今回の利上げにより、NZの政策金利は新型コロナ感染拡大前の水準を上回った。中銀の金融政策委員会は声明で「不確実性が高い世界の経済環境の中で、現在の大きな(金利の)動きは、今後のより柔軟な政策を可能にする」と述べ、早期に利上げを行うことでインフレを抑制する考えを示した。
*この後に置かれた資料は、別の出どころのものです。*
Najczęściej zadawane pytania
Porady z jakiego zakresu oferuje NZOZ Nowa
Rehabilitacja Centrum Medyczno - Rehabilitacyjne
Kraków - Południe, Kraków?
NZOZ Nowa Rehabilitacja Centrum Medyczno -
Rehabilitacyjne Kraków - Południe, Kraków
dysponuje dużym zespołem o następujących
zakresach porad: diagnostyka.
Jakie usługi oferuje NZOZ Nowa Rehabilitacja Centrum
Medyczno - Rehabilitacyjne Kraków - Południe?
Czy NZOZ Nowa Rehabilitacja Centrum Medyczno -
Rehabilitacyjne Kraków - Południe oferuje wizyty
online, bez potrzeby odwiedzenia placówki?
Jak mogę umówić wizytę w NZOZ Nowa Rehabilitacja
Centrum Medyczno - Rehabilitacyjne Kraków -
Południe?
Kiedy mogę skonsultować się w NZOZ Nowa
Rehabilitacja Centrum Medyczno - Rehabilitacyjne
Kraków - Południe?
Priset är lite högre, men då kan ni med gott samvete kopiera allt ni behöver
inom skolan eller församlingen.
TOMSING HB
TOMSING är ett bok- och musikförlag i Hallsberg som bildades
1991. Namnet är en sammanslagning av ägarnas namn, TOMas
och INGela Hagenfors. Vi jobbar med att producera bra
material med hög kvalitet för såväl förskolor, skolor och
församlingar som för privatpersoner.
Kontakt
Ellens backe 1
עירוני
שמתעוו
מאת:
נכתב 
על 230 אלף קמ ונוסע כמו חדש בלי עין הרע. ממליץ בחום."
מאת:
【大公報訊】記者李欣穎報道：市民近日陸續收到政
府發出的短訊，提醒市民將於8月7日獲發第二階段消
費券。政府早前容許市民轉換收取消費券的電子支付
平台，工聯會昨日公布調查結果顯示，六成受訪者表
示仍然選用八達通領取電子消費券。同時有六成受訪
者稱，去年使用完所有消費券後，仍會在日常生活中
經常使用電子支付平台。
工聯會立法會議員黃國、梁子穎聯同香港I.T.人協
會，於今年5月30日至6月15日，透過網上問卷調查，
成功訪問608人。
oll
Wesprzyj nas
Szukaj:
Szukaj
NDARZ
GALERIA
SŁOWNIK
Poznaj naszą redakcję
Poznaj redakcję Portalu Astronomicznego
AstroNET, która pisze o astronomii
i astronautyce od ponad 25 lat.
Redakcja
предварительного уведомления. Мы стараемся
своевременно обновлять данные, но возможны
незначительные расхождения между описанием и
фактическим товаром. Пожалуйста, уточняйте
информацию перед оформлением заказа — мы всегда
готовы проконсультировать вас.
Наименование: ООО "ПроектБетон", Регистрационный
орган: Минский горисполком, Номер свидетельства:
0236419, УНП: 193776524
NZ統計局によると、2021年10~12月期の消費者物価指数(CPI)上昇率は前年同期比5.9%増と約30年ぶりの高水準となり、中銀の政策目標(1~3%)を大きく上回った。地元金融機関は4月21日に発表予定の22年1~3月期のCPI上昇率が7%前後になると予測している。中銀は「現在の高いインフレ率が長期的なインフレ予測につながらないよう注力する」と述べた。

前回の中銀の会合は2月23日で、ロシアによるウクライナ侵攻開始の前日だった。中銀は13日の声明でウクライナ侵攻が「供給混乱に大きな影響を与え、国際的に取引される商品やエネルギーの価格急騰を引き起こした」と指摘した。

NZ中銀は新型コロナによる経済混乱を受けて20年3月に0.75%の大幅利下げを行い、金利を1%から0.25%に引き下げた。その後の経済回復や物価上昇を受けて21年10月に利上げを開始した。英調査会社キャピタル・エコノミクスのベン・ウディ氏は13日の声明を受けて「タカ派的なNZ中銀は22年末までに政策金利を3%まで上げるだろう」との見方を示した。